Sur le plan industriel et politique, le SOFA favorise la coopération dans le secteur de la
défense et l’exportation d’armements français, entrant ainsi en concurrence directe avec les
programmes américains Foreign Military Sales rendus possibles par la levée de l’embargo
américain sur Nicosie. C’est là que réside la tension sous-jacente de la position française :
l’autonomie stratégique européenne, dont Paris se fait le champion, et la primauté atlantique,
qui contrôle les nœuds infrastructurels majeurs et le cadre institutionnel « 3+1 » (États-Unis,
Grèce, Israël, Chypre), sont, à long terme, des logiques concurrentes plutôt que
complémentaires.
La contrainte structurelle la plus importante reste toutefois la solitude européenne de la
France. La mobilisation de mars 2026, aussi efficace fût-elle, a été réactive et non
institutionnalisée : une coopération ad hoc qui a révélé l’absence d’une architecture
européenne cohésive. Tant que l’Union ne saura pas traduire l’ambition d’autonomie
stratégique en capacités coordonnées et en une volonté politique partagée, la présence
française risque de rester un substitut de l’action européenne plutôt que son fondement — une
visibilité politique plutôt qu’une architecture systémique. Paris pourra façonner les
développements en Méditerranée orientale, mais aura du mal à les structurer en l’absence
d’un projet européen qui n’existe pas aujourd’hui.

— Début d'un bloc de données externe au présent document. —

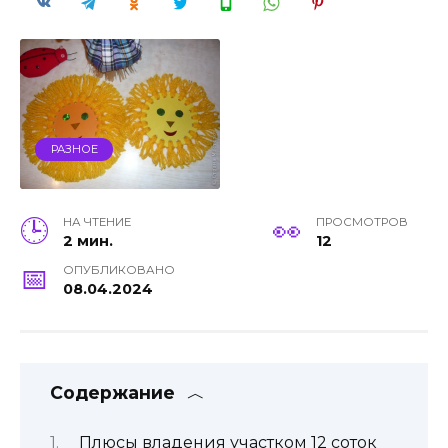
РАЗНОЕ
НА ЧТЕНИЕ
ПРОСМОТРОВ
2 мин.
12
ОПУБЛИКОВАНО
08.04.2024
Содержание
Плюсы владения участком 12 соток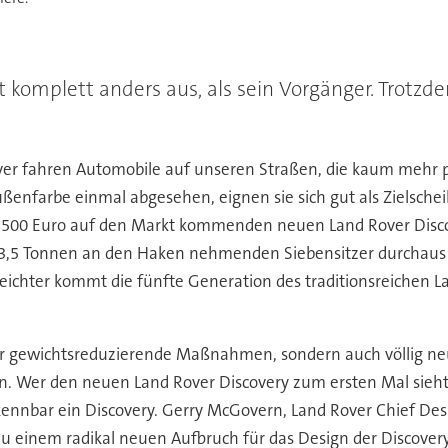
komplett anders aus, als sein Vorgänger. Trotzdem 
r fahren Automobile auf unseren Straßen, die kaum mehr po
ußenfarbe einmal abgesehen, eignen sie sich gut als Zielsch
500 Euro auf den Markt kommenden neuen Land Rover Discov
zu 3,5 Tonnen an den Haken nehmenden Siebensitzer durchaus 
leichter kommt die fünfte Generation des traditionsreichen 
nur gewichtsreduzierende Maßnahmen, sondern auch völlig 
en. Wer den neuen Land Rover Discovery zum ersten Mal sieht
ennbar ein Discovery. Gerry McGovern, Land Rover Chief Design
u einem radikal neuen Aufbruch für das Design der Discovery-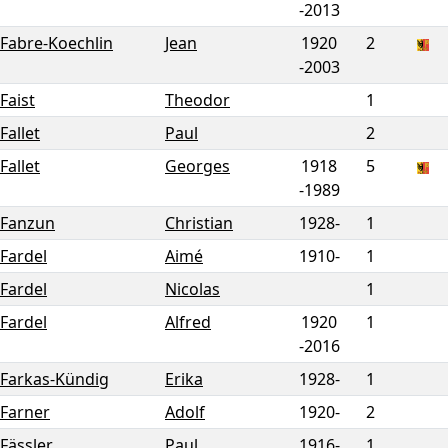
-
2013
Fabre-Koechlin
Jean
1920
2
-
2003
Faist
Theodor
1
Fallet
Paul
2
Fallet
Georges
1918
5
-
1989
Fanzun
Christian
1928-
1
Fardel
Aimé
1910-
1
Fardel
Nicolas
1
Fardel
Alfred
1920
1
-
2016
Farkas-Kündig
Erika
1928-
1
Farner
Adolf
1920-
2
Fässler
Paul
1916-
1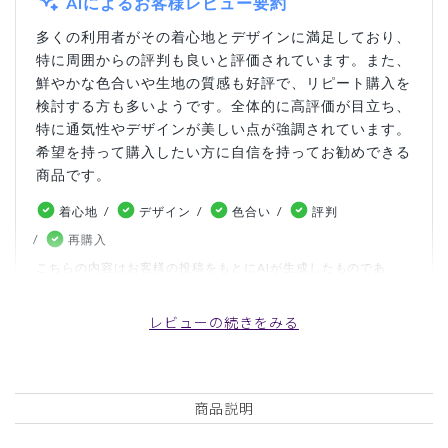
AIによるお客様レビュー要約
多くの利用者がその着心地とデザインに満足しており、
特に周囲からの評判も良いと評価されています。また、
鮮やかな色合いや生地の質感も好評で、リピート購入を
検討する方も多いようです。全体的に高評価が目立ち、
特に通気性やデザインが美しい点が強調されています。
希望を持って購入したい方に自信を持ってお勧めできる
商品です。
着心地
デザイン
色合い
評判
再購入
こちらの内容はお客様の投稿をもとにAIが生成したものであ
り、カスタマーレビューはあくまでお客様個人の感想や意見で
す。本サイトの公式な見解を示すものではありません。
レビューの続きをみる
日付順 ↓
評価順
いいね数順
写真・動画付き順
商品説明
詳細フィルター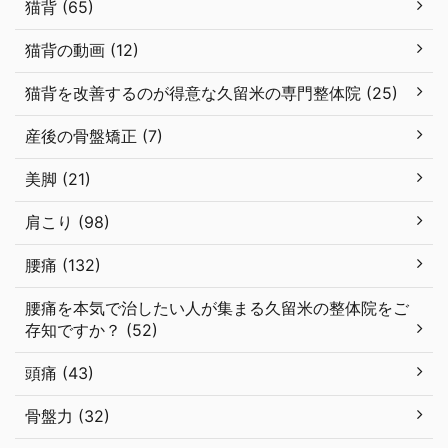
猫背 (65)
猫背の動画 (12)
猫背を改善するのが得意な久留米の専門整体院 (25)
産後の骨盤矯正 (7)
美脚 (21)
肩こり (98)
腰痛 (132)
腰痛を本気で治したい人が集まる久留米の整体院をご
存知ですか？ (52)
頭痛 (43)
骨盤力 (32)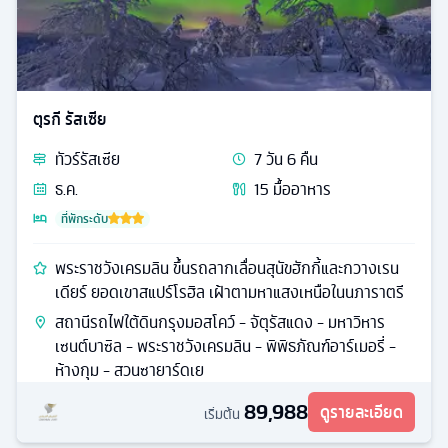
ตุรกี รัสเซีย
ทัวร์
รัสเซีย
7
วัน
6
คืน
ธ.ค.
15
มื้ออาหาร
ที่พักระดับ
พระราชวังเครมลิน ขึ้นรถลากเลื่อนสุนัขฮักกี้และกวางเรน
เดียร์ ยอดเขาสแปร์โรฮิล เฝ้าตามหาแสงเหนือในนภาราตรี
สถานีรถไฟใต้ดินกรุงมอสโคว์ - จัตุรัสแดง - มหาวิหาร
เซนต์บาซิล - พระราชวังเครมลิน - พิพิธภัณฑ์อาร์เมอรี่ -
ห้างกุม - สวนซายาร์ดเย
89,988
ดูรายละเอียด
เริ่มต้น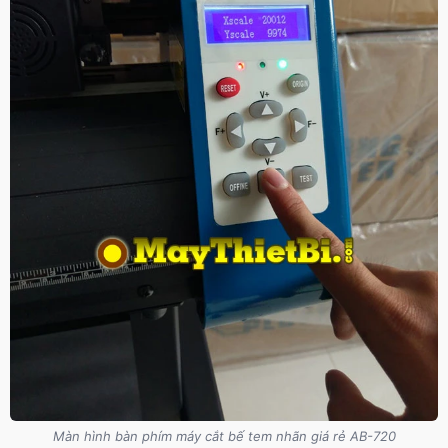
Màn hình bàn phím máy cắt bế tem nhãn giá rẻ AB-720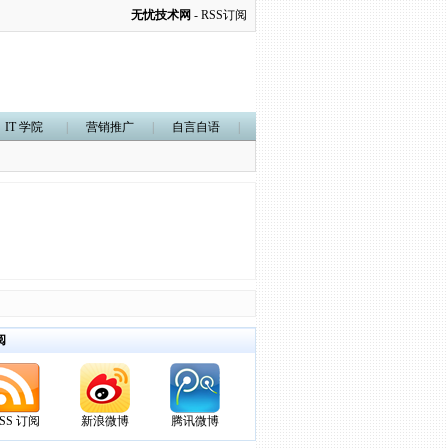
无忧技术网
-
RSS订阅
IT 学院
|
营销推广
|
自言自语
|
阅
SS 订阅
新浪微博
腾讯微博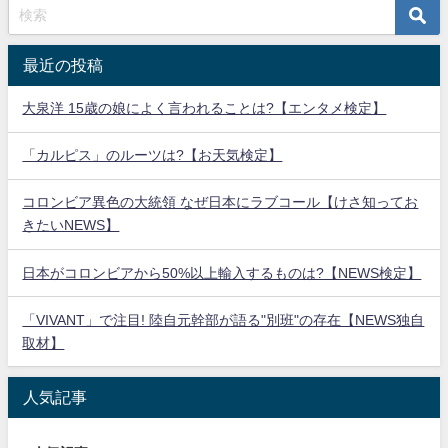
最近の投稿
大泉洋 15歳の娘によく言われることは?【エンタメ検定】
「カルピス」のルーツは?【お天気検定】
コロンビア異色の大統領 なぜ日本にラブコール【けさ知ってお
きたいNEWS】
日本がコロンビアから50%以上輸入するものは?【NEWS検定】
「VIVANT」で注目! 陸自元幹部が語る"別班"の存在【NEWS独自
取材】
人気記事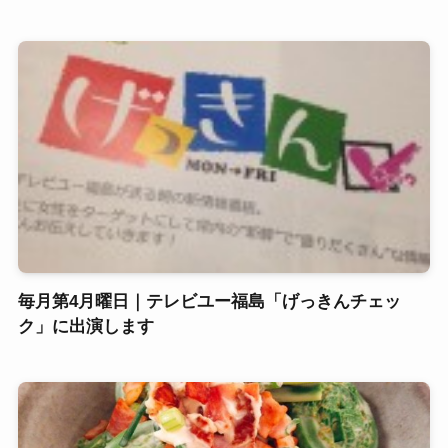
毎月第4月曜日｜テレビユー福島「げっきんチェッ
ク」に出演します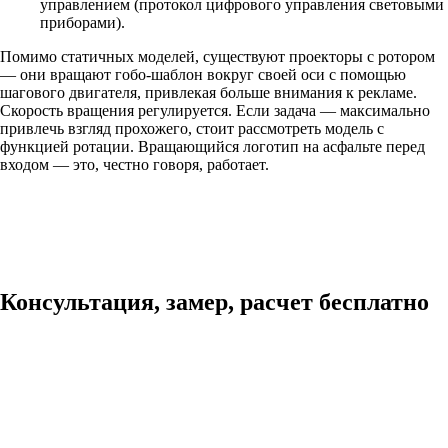
управлением (протокол цифрового управления световыми
приборами).
Помимо статичных моделей, существуют проекторы с ротором
— они вращают гобо-шаблон вокруг своей оси с помощью
шагового двигателя, привлекая больше внимания к рекламе.
Скорость вращения регулируется. Если задача — максимально
привлечь взгляд прохожего, стоит рассмотреть модель с
функцией ротации. Вращающийся логотип на асфальте перед
входом — это, честно говоря, работает.
Консультация, замер, расчет бесплатно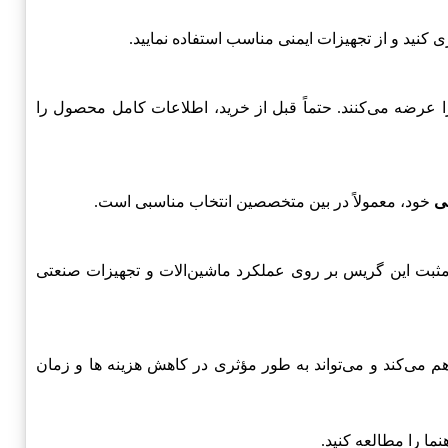
اصل و با کیفیت را عرضه می‌کنند. حتماً قبل از خرید، اطلاعات کامل محصول را
ی
خود، معمولاً در بین متخصصین انتخاب مناسبی است.
 کند. بیشتر کاربران از تأثیر مثبت این گریس بر روی عملکرد ماشین‌الات و تجهیزات صنعتی
گریسکاری فراهم می‌کند و می‌تواند به طور مؤثری در کاهش هزینه ها و زمان
ما را مطالعه کنید.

Du côté du risque, la multiplication des bases et des accords militaires occidentaux à
quelques dizaines de kilomètres des côtes anatoliennes réduit la profondeur stratégique turque
et alimente une spirale de réactions — du déploiement de F-16 dans la RTCN à la
qualification du SOFA d’« illégal » — qui fait du front chypriote une ligne de fracture
permanente. Le pari français consiste à construire des options stratégiques durables sans
sombrer dans un sur-engagement qui l’exposerait, sur le flanc sud de la Turquie, à une
confrontation difficilement gérable par une puissance qui agit, pour l’instant, essentiellement
seule.
La présence militaire française à Chypre est le fruit d’une stratégie cohérente et progressive :
contenir l’assertivité turque, protéger les intérêts énergétiques de TotalEnergies, ancrer
l’autonomie de défense européenne et offrir à Nicosie une garantie de sécurité qu’Athènes ne
peut fournir à elle seule. Le SOFA de 2026 en est le sceau juridique, la crise de mars 2026 en
a été la validation opérationnelle. Il subsiste toutefois une asymétrie non résolue : la France
dispose de la capacité de projection, mais pas de l’architecture politique qui la rendrait
systémique, tandis que le bloc atlantique conserve le contrôle des nœuds stratégiques. Chypre
est ainsi vouée à rester ce qu’elle est aujourd’hui : un avant-poste européen de iure, un
carrefour contesté de facto, et le banc d’essai d’une ambition — l’autonomie stratégique
européenne — que la France incarne mais ne peut, à elle seule, fonder.